Captain Faresa kam ihm mit ihrer typischen von sich überzeugten Art zu Hilfe. »Captain Numos spricht nur aus, was jeder …«
»Captain Faresa!«, schnitt Geary ihr das Wort ab. »Ich hätte nicht gedacht, dass ich den Tag erlebe, an dem Offiziere der Allianz sich wie Klatschweiber aufführen. Sie und Captain Numos müssen sich offenbar noch einmal gründlich mit den Vorschriften befassen, wie sich Offiziere persönlich und dienstlich zu verhalten haben.« Faresa wurde kreidebleich, Numos bekam einen noch röteren Kopf, aber beide sahen sie Geary mit dem gleichen hasserfüllten Blick an. »Co-Präsidentin Rione von der Callas-Republik ist Senatsmitglied der Allianz. Sie wird mit dem Respekt behandelt, den ihre Position mit sich bringt. Wenn Sie nicht in der Lage sind, diesen Respekt aufzubringen, dann ist es Ihre Pflicht, den Dienst in der Flotte zu quittieren. Ich werde keine Beleidigungen oder Unterstellungen dulden, die gegen einen Offizier oder gegen einen Vertreter der Allianz-Regierung in dieser Flotte gerichtet werden.

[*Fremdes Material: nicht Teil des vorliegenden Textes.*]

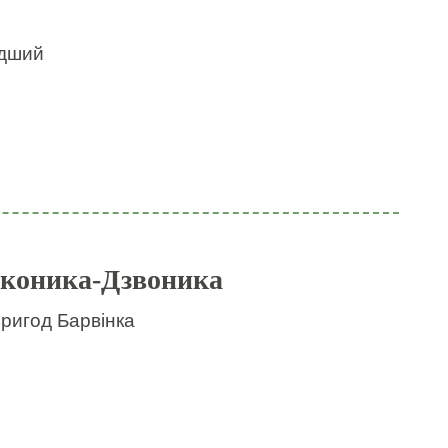
идший
 коника-Дзвоника
пригод Барвінка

Habe ich mich klar ausgedrückt?«
Geary atmete tief durch und ließ seinen Blick über den Tisch schweifen, ohne zu wissen, wie seine Worte bei den versammelten Offizieren angekommen waren. Captain Tulev blickte finster drein, machte jedoch eine zustimmende Kopfbewegung. »Es gab zu viel Tratsch und zu viele Gerüchte. Es sind zu viele Beleidigungen ausgesprochen worden, die die Kommandoebene betreffen«, fügte er mit einem Blick in Numos Richtung an. »Gerüchte, die manche Schiffskommandanten dazu veranlasst haben, an der alten Tradition festzuhalten und den Feind ohne Rücksicht auf eigene Verluste zu verfolgen — und das mit den Konsequenzen, die wir heute erlebt haben.«
Alle dachten sie dabei zwangsläufig darüber nach, was diese vier Captains wohl angetrieben haben musste, die Syndik-Kriegsschiffe zu verfolgen. Captain Numos schluckte, sein Mund bewegte sich, dann sprach er endlich aus, was er erwidern wollte. »Ich hatte damit nichts zu tun. Wenn Sie mir unterstellen wollen …«
»Er unterstellt Ihnen überhaupt nichts!«, fiel Geary ihm aufbrausend ins Wort. »Er macht uns nur darauf aufmerksam, welche Konsequenzen es nach sich ziehen kann, wenn Befehlshaber dazu angespornt werden, sich über Befehle hinwegzusetzen. Mir sind die Gerüchte bekannt, von denen Captain Tulev spricht, und ich kann Ihnen versichern, wenn ich herausfinde, dass jemand die befehlshabenden Offiziere der Anelace, Baselard, Mace, Cuirass« — er sprach die Schiffsnamen bewusst langsam aus, damit jeder noch einmal an sie erinnert wurde — »dazu angestachelt hat, sich so zu verhalten, dann werde ich höchstpersönlich dafür sorgen, dass derjenige sich wünscht, er wäre mit diesen Besatzungen einen ehrenvollen Tod gestorben.« Während er sich dem Ende dieser Ausführungen näherte, ließ Geary seinen Blick auf Numos ruhen, der noch mehr errötete, bis er aussah, als sei er durch Strahlung verbrannt worden. Doch davon abgesehen saß Numos schweigend da, da er offenbar begriffen hatte, dass Geary nicht in der Laune war, sich noch weiter reizen zu lassen.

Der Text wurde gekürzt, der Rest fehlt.